Department of Microbiology, Medical School, University of Athens, Athens, Greece.
J Antimicrob Chemother. 2010 Aug;65(8):1664-71. doi: 10.1093/jac/dkq210. Epub 2010 Jun 11.
The increasing frequency of class A KPC enzymes and class B metallo-beta-lactamases (MBLs) among Enterobacteriaceae as well as their possible co-production makes their early differentiation urgent.
A simple phenotypic algorithm employing three combined-disc tests consisting of meropenem alone and with phenylboronic acid (PBA), EDTA, or both PBA and EDTA was designed for the differentiation of KPC and MBL enzymes. Augmentation of the zone of inhibition by >or=5 mm was considered a positive combined-disc test result. A total of 141 genotypically confirmed carbapenemase-positive Enterobacteriaceae clinical isolates (63 KPC producers, 47 MBL producers, and 31 KPC and MBL producers) with various carbapenem MICs were examined. For comparison, 84 genotypically confirmed carbapenemase-negative Enterobacteriaceae clinical isolates [39 extended-spectrum beta-lactamase (ESBL) producers, 22 AmpC producers, and 23 ESBL and AmpC producers] were also tested.
The phenotypic algorithm was able to differentiate MBL from KPC producers as well as to detect the possible co-production of both carbapenemases (positive result only with the combined-disc test using meropenem alone and with both PBA and EDTA).

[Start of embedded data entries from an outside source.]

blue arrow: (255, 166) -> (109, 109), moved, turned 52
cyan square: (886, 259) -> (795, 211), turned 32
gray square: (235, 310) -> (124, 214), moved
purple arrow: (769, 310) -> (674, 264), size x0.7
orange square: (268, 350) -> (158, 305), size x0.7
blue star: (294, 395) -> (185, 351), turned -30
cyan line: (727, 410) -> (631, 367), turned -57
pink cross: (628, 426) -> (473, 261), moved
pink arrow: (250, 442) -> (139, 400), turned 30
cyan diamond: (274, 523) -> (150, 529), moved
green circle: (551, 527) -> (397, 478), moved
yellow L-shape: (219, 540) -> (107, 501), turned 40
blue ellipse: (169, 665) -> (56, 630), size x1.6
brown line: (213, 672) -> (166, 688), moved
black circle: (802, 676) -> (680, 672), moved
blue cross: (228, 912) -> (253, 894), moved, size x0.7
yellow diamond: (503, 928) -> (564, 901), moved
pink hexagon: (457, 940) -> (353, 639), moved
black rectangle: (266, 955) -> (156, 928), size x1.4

The method detected all KPC or MBL producers (sensitivity 100%) as well as 30 of the KPC and MBL producers (sensitivity 96.8%). All three combined-disc tests were negative for non-carbapenemase-producing isolates, except two ESBL and AmpC producers that gave positive combined-disc tests using meropenem alone and with PBA and both PBA and EDTA (specificity for KPC detection 98.8%).

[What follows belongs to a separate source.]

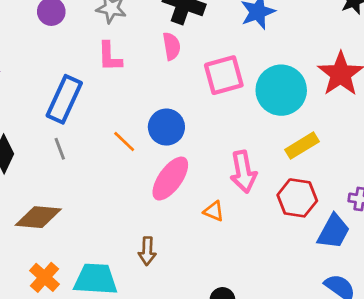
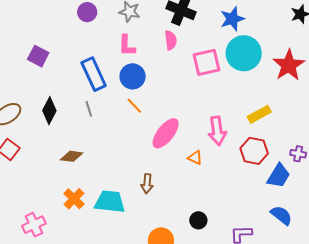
cyan circle: (281, 90) -> (244, 53), moved
blue rectangle: (64, 99) -> (94, 74), turned -52
blue circle: (166, 127) -> (133, 76), moved
brown diamond: (38, 217) -> (72, 156), size x0.7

This phenotypic method is very helpful to detect carbapenemase production and provides a simple algorithm for the differentiation of KPC and MBL enzymes, especially in regions where KPC- and MBL-possessing Enterobacteriaceae are highly prevalent.

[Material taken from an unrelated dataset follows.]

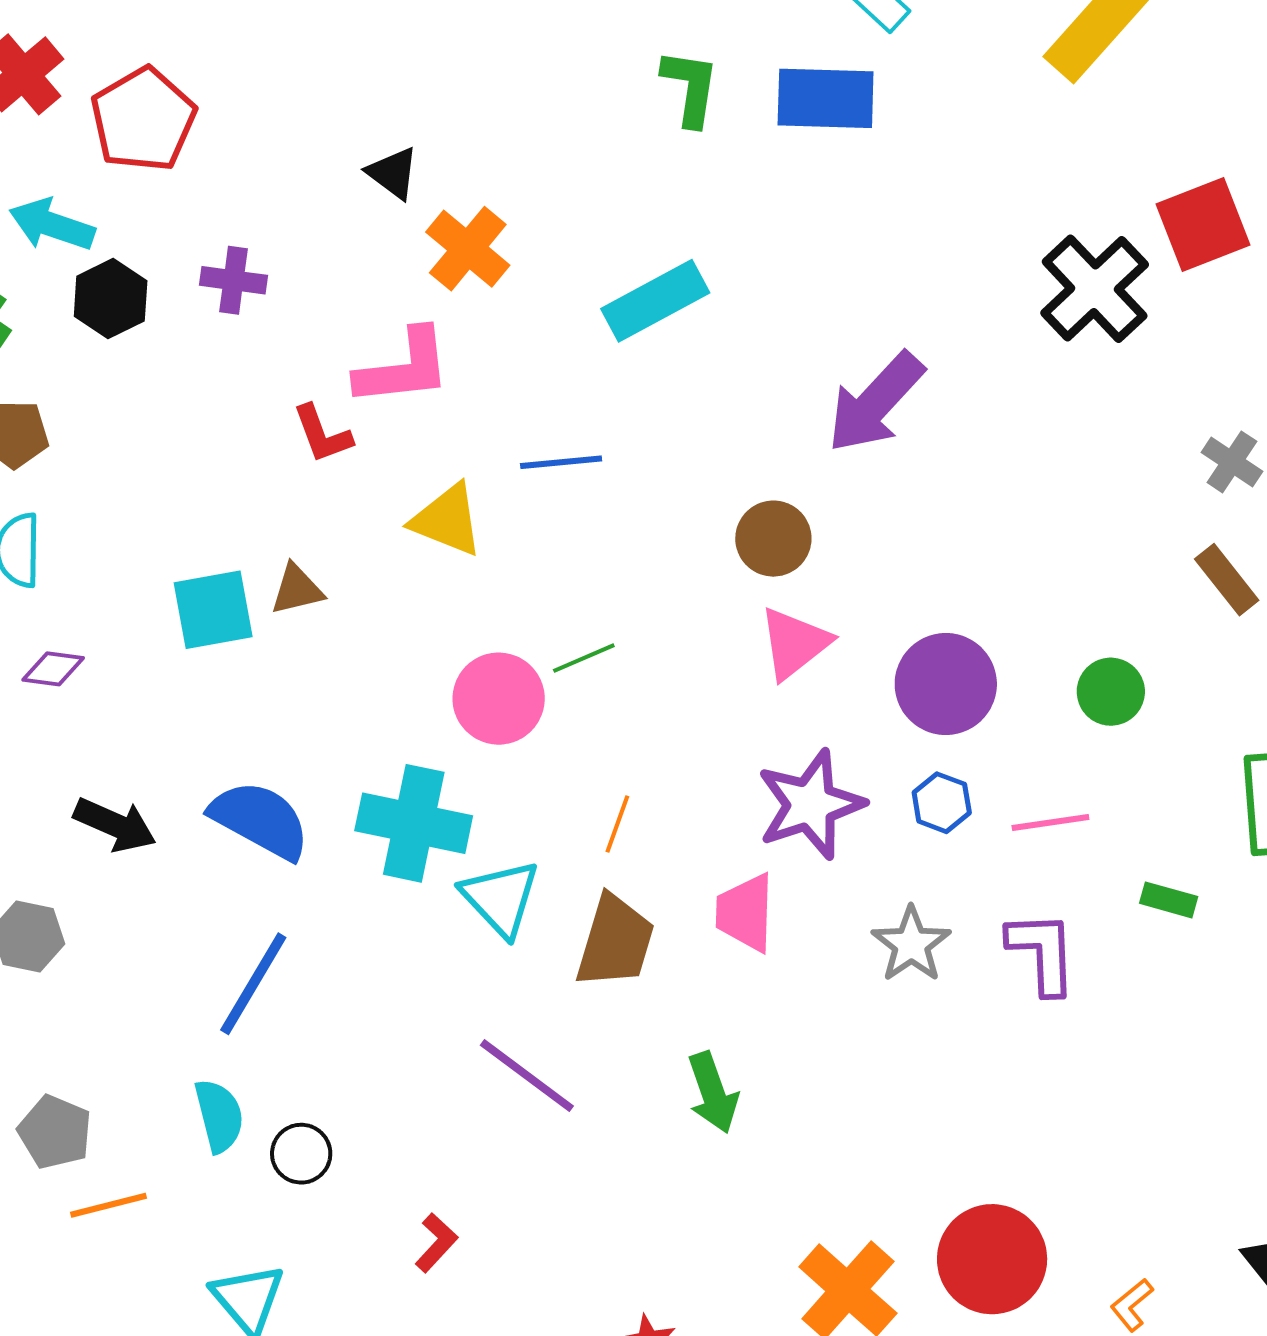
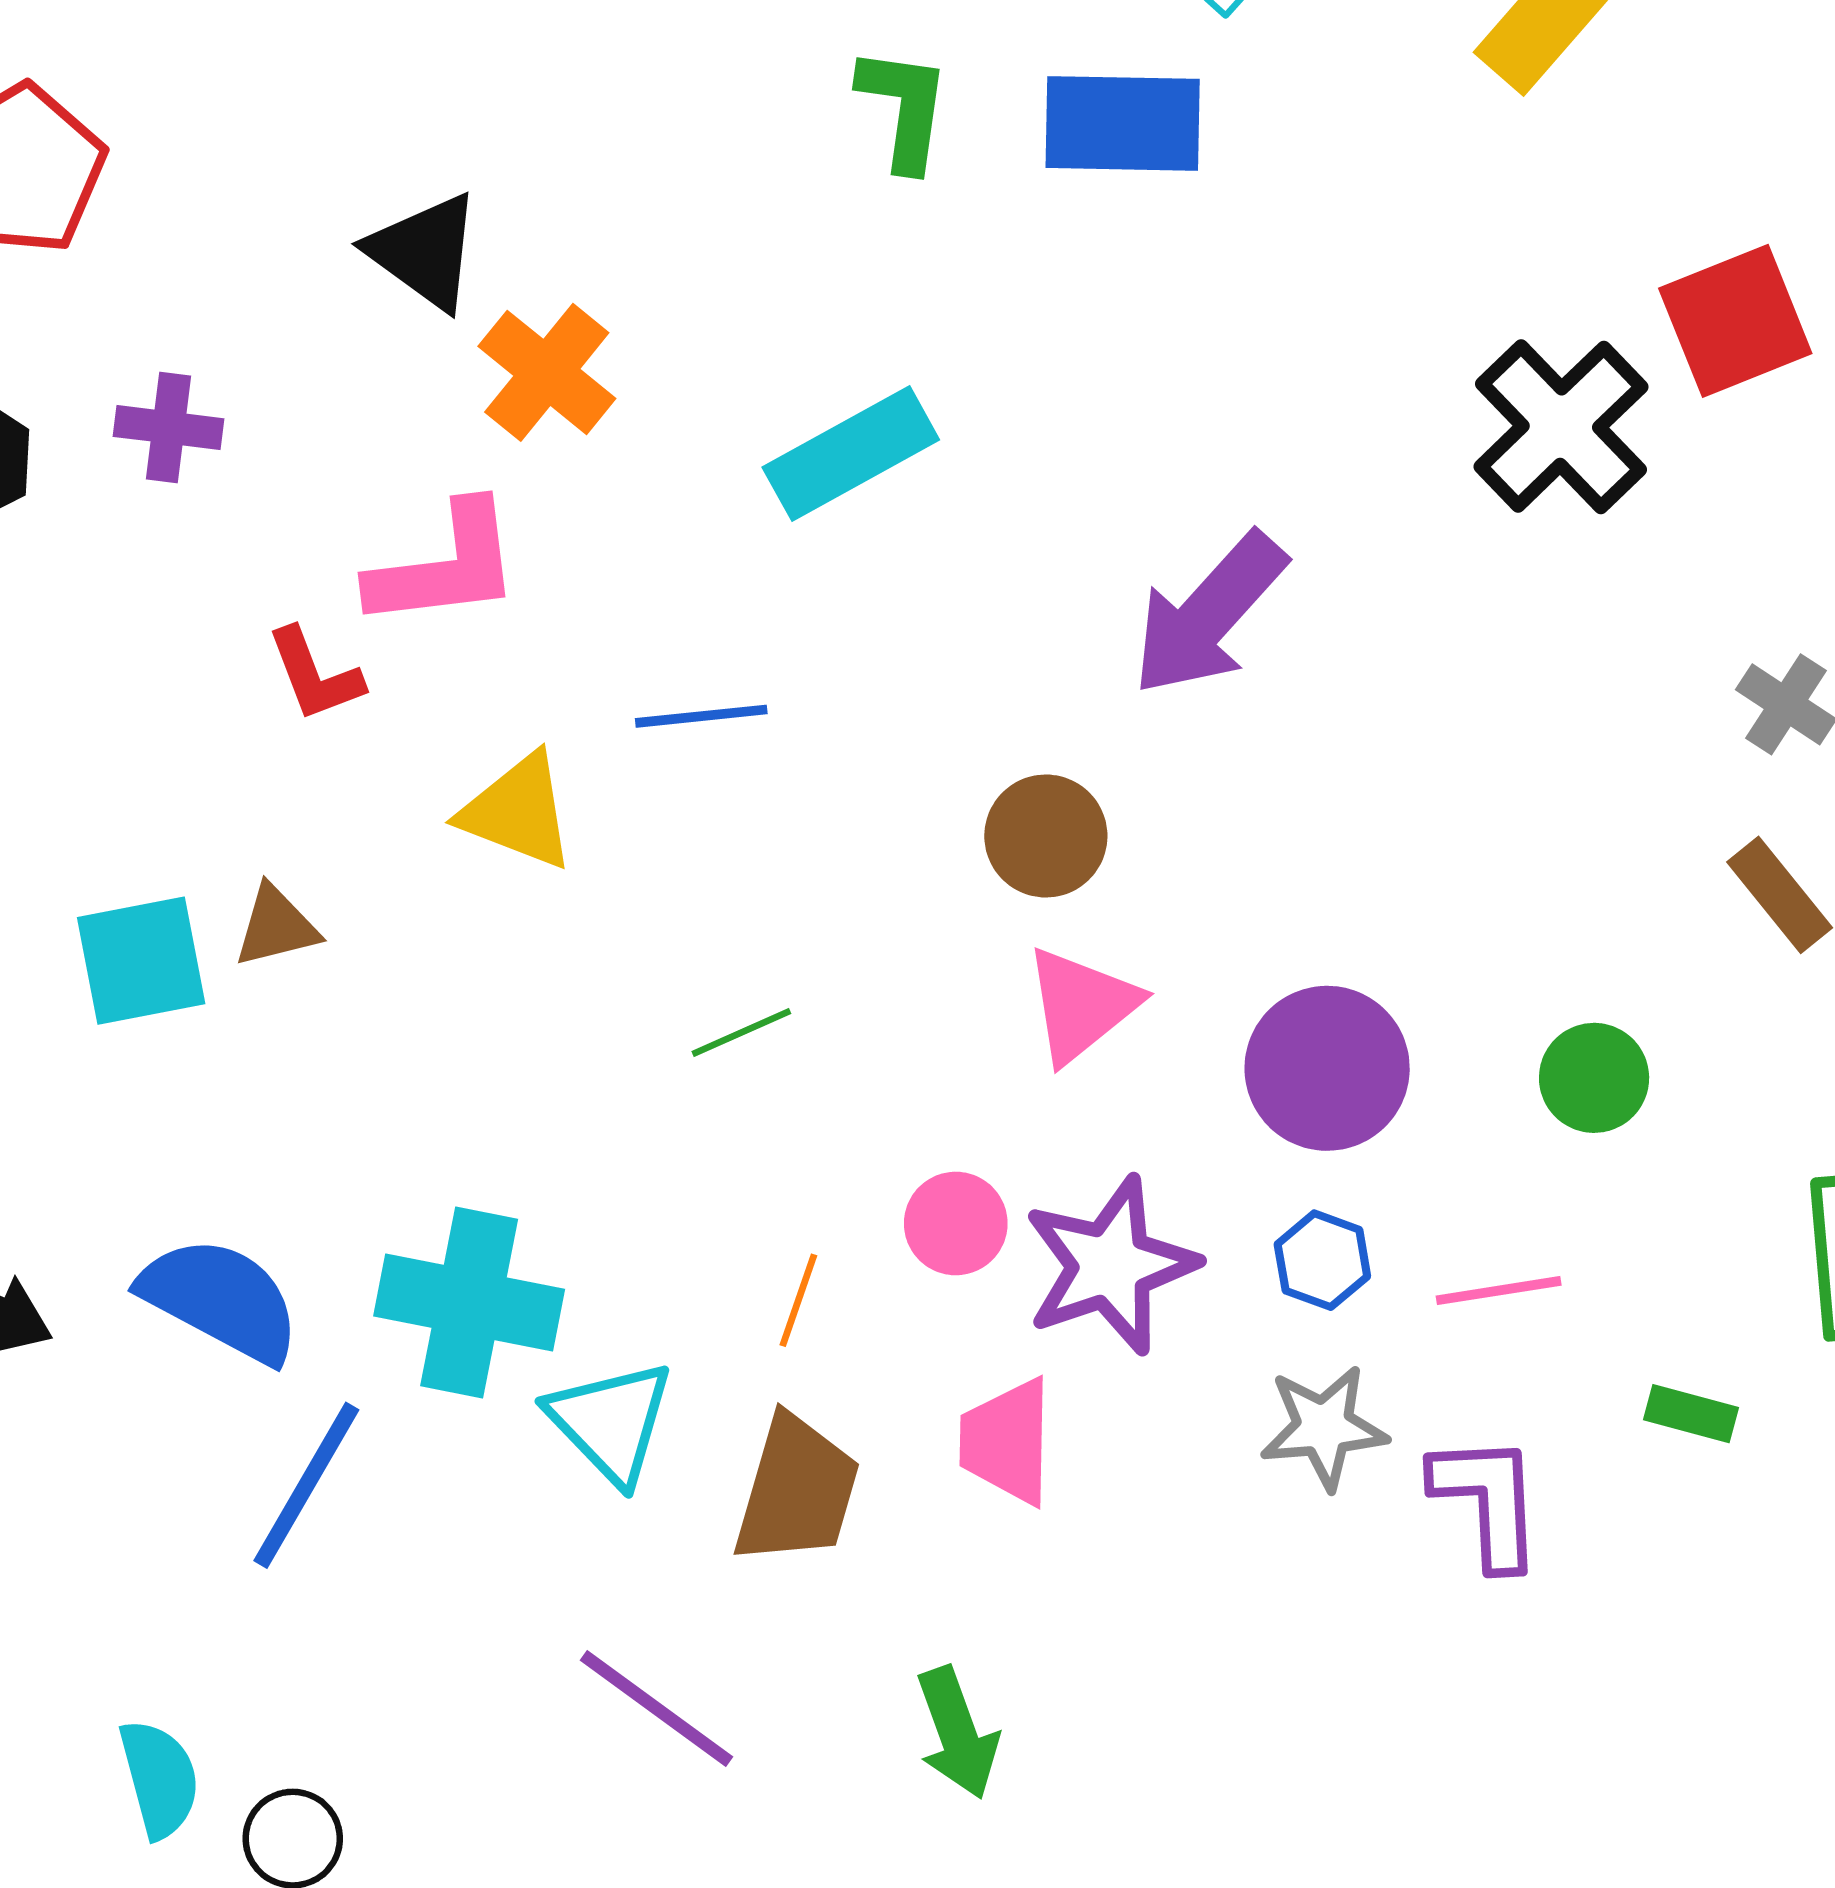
black triangle: (393, 173) -> (424, 251), size x1.4
pink circle: (499, 699) -> (956, 1223), moved, size x0.7
gray star: (911, 944) -> (1324, 1427), moved, turned 30
blue line: (253, 984) -> (306, 1485), moved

肠杆菌科中 A 类 KPC 酶和 B 类金属β-内酰胺酶(MBLs)的频率不断增加,以及它们可能的共同产生,使得对它们进行早期区分变得尤为迫切。
设计了一种简单的表型算法,该算法使用三个组合圆盘试验,包括单独使用美罗培南以及联合使用苯硼酸(PBA)、乙二胺四乙酸(EDTA)或 PBA 和 EDTA。如果抑制带的宽度增加>或=5 毫米,则被认为是阳性组合圆盘试验结果。共检测了 141 株经基因确证的产碳青霉烯酶的肠杆菌科临床分离株(63 株 KPC 产生菌、47 株 MBL 产生菌和 31 株 KPC 和 MBL 产生菌),这些分离株的各种碳青霉烯 MIC 不同。为了比较,还检测了 84 株经基因确证的产碳青霉烯酶阴性的肠杆菌科临床分离株(39 株超广谱β-内酰胺酶(ESBL)产生菌、22 株 AmpC 产生菌和 23 株 ESBL 和 AmpC 产生菌)。
表型算法能够区分 MBL 和 KPC 产生菌,并且能够检测出两种碳青霉烯酶的可能共同产生(仅使用单独的美罗培南以及联合使用 PBA 和 EDTA 的组合圆盘试验呈阳性结果)。该方法能够检测到所有的 KPC 或 MBL 产生菌(敏感性为 100%)以及 30 株 KPC 和 MBL 产生菌(敏感性为 96.8%)。除了 2 株同时使用单独的美罗培南、PBA 和 PBA 和 EDTA 进行组合圆盘试验呈阳性的 ESBL 和 AmpC 产生菌外,所有三种组合圆盘试验对非产碳青霉烯酶的分离株均呈阴性(KPC 检测的特异性为 98.8%)。
这种表型方法非常有助于检测碳青霉烯酶的产生,并提供了一种简单的算法,用于区分 KPC 和 MBL 酶,特别是在存在大量携带 KPC 和 MBL 的肠杆菌科的地区。